- AIM OF THE EXERCISE
What lines below hold the string "dalam"? Copy them all.

(Beginning of INPUT)

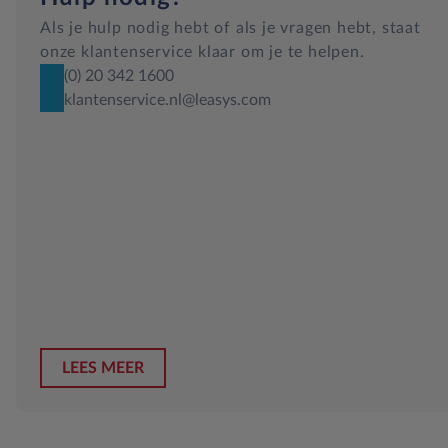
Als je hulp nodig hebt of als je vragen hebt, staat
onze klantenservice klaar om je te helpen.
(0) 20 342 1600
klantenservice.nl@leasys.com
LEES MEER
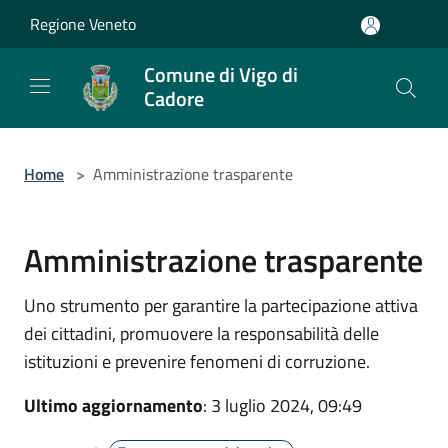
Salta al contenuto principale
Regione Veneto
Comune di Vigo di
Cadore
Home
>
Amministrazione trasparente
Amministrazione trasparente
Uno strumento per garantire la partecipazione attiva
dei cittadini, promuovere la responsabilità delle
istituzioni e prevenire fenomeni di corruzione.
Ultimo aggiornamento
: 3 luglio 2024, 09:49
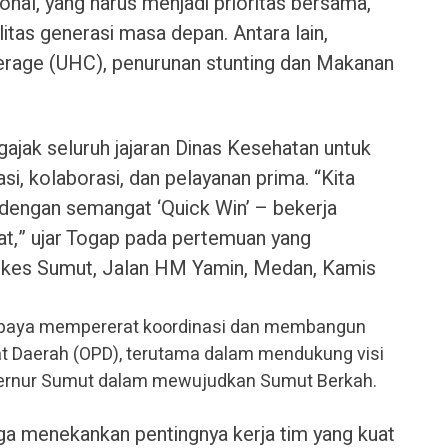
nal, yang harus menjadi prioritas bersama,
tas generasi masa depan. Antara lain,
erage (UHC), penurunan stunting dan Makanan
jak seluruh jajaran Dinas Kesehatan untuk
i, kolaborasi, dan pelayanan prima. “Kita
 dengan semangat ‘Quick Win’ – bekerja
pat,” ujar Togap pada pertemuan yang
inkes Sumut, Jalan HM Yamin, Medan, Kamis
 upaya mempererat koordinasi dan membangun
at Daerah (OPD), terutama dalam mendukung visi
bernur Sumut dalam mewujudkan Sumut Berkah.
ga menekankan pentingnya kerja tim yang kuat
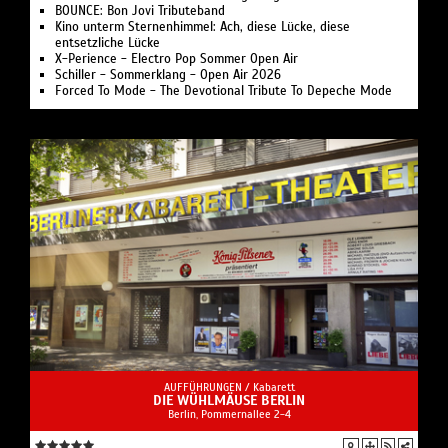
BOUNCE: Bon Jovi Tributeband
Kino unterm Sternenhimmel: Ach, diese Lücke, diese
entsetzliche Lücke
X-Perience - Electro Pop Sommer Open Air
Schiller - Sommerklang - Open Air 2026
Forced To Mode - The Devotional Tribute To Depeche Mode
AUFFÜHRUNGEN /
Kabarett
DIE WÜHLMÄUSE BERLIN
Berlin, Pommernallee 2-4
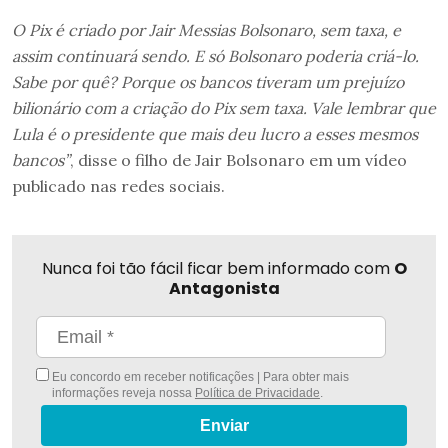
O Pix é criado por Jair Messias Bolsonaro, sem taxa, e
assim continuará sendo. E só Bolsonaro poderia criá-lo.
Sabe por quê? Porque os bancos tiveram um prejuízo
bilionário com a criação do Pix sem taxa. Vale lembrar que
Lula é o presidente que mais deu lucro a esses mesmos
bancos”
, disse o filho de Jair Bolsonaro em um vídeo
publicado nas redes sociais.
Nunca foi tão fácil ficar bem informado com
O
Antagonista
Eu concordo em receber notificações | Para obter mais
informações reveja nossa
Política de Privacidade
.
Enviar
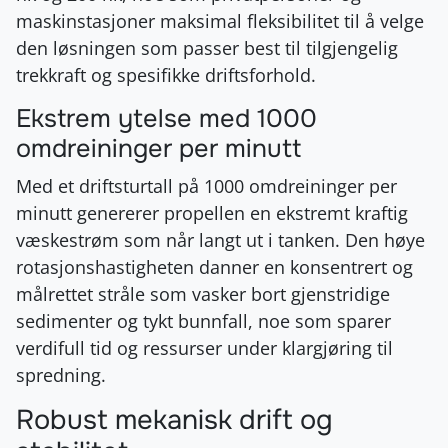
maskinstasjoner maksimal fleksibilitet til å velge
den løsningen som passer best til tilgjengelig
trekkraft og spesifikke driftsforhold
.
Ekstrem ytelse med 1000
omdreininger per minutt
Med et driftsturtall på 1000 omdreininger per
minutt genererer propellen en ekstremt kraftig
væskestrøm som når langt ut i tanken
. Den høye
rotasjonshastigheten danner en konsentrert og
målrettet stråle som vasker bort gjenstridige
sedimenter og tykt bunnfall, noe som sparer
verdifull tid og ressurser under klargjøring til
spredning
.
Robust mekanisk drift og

(End of INPUT)
(Beginning of INPUT)

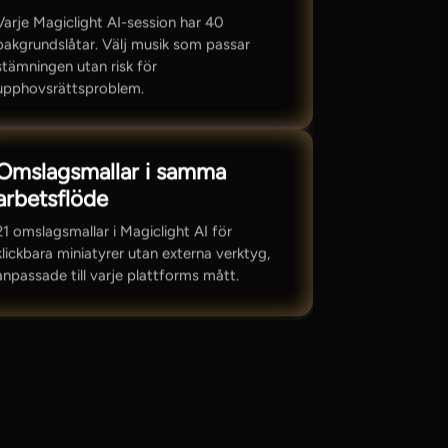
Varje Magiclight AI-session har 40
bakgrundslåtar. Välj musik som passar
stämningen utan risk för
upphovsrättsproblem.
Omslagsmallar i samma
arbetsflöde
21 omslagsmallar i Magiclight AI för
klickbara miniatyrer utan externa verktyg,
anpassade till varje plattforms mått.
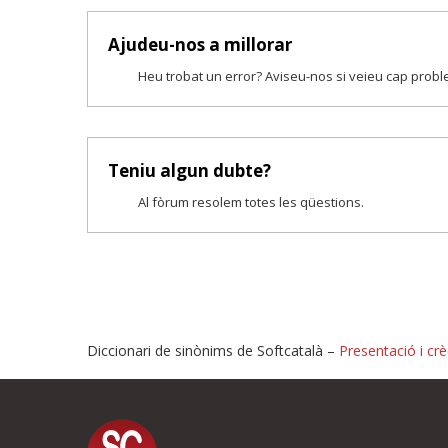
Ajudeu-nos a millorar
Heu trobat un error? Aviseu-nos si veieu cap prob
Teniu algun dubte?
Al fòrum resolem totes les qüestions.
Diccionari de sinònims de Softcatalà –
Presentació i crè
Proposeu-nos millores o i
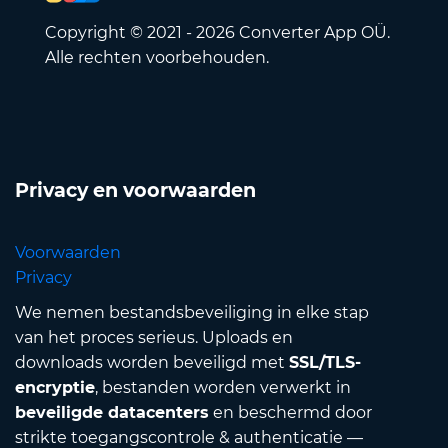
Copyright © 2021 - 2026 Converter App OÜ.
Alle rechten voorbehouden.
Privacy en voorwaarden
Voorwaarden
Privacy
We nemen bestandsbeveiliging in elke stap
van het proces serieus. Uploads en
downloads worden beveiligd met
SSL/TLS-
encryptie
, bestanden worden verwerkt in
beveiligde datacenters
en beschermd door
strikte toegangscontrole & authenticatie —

(End of INPUT)
(Beginning of INPUT)

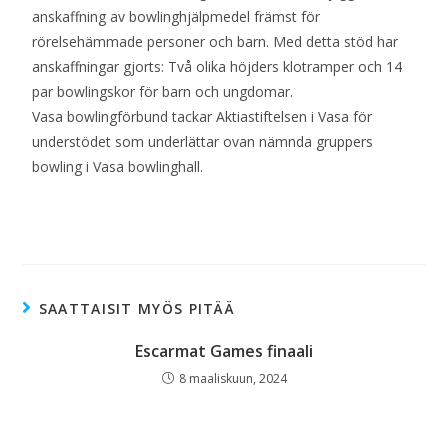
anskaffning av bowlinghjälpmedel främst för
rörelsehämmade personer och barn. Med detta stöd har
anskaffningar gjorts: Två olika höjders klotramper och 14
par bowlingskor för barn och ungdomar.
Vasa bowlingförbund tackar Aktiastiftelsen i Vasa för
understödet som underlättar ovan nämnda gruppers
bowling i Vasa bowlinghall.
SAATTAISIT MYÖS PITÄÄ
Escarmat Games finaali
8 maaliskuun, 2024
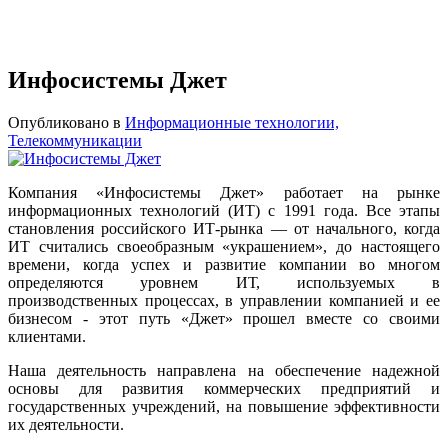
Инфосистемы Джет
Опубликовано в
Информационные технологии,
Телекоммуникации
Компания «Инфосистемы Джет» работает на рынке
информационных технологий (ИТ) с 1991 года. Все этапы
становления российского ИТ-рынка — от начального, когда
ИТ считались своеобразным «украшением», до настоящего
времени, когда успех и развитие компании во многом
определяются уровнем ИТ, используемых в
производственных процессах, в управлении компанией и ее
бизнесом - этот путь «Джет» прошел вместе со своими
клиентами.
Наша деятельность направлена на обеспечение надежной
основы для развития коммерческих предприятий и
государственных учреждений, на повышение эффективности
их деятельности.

(End of INPUT)

- RESPONSE
at Daerah (OPD), terutama dalam mendukung visi
bernur Sumut dalam mewujudkan Sumut Berkah.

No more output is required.